Copies exécutoires REPUBLIQUE FRANCAISE

délivrées le : AU NOM DU PEUPLE FRANCAIS

COUR D'APPEL DE PARIS

Pôle 6 - Chambre 7

ARRET DU 25 MAI 2023

(n° , 12 pages)

Numéro d'inscription au répertoire général : N° RG 19/11622 - N° Portalis 35L7-V-B7D-CBAG2

Décision déférée à la Cour : Jugement du 10 Octobre 2019 -Conseil de Prud'hommes de MEAUX - RG n° F 15/00818

APPELANT

Monsieur [X] [U]

[Adresse 1]

[Localité 7]

Représenté par Me Matthieu BOCCON GIBOD, avocat au barreau de PARIS, toque : C2477

INTIMEES

SCP Ph.ANGEL -D. HAZANE-[Y].[F] prise en la personne de Me [Y] [F] es qualité de comandataire liquidateur de la SAS HIBIKI

[Adresse 3]

[Localité 5]

Représentée par Me Marie-laure BONALDI, avocat au barreau de PARIS, toque : B0936

SELARL GARNIER -[S] prise en la personne de Me [L] [S] es qualité de comandataire liquidateur de la SAS HIBIKI

[Adresse 4]

[Localité 5]

Représentée par Me Marie-laure BONALDI, avocat au barreau de PARIS, toque : B0936

Association UNEDIC Délégation AGS CGEA IDF EST

[Adresse 2]

[Localité 6]

Représentée par Me Claude-marc BENOIT, avocat au barreau de PARIS, toque : C1953

COMPOSITION DE LA COUR :

En application des dispositions des articles 805 et 907 du code de procédure civile, l'affaire a été débattue le 02 Mars 2023, en audience publique, les avocats ne s'y étant pas opposés, devant Monsieur Laurent ROULAUD, Conseiller, chargé du rapport.

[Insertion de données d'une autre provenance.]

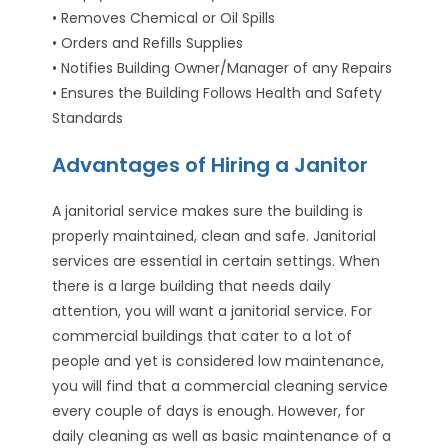
• Removes Chemical or Oil Spills
• Orders and Refills Supplies
• Notifies Building Owner/Manager of any Repairs
• Ensures the Building Follows Health and Safety
Standards
Advantages of Hiring a Janitor
A janitorial service makes sure the building is
properly maintained, clean and safe. Janitorial
services are essential in certain settings. When
there is a large building that needs daily
attention, you will want a janitorial service. For
commercial buildings that cater to a lot of
people and yet is considered low maintenance,
you will find that a commercial cleaning service
every couple of days is enough. However, for
daily cleaning as well as basic maintenance of a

Ce magistrat a rendu compte des plaidoiries dans le délibéré de la Cour, entendu en son rapport, composée de :

Madame Bérénice HUMBOURG, Présidente de chambre

Madame Guillemette MEUNIER, Présidente de chambre

Monsieur Laurent ROULAUD, Conseiller

Greffier, lors des débats : Madame Marie-Charlotte BEHR

ARRET :

- CONTRADICTOIRE,

- par mise à disposition de l'arrêt au greffe de la Cour, les parties en ayant été préalablement avisées dans les conditions prévues au deuxième alinéa de l'article 450 du code de procédure civile.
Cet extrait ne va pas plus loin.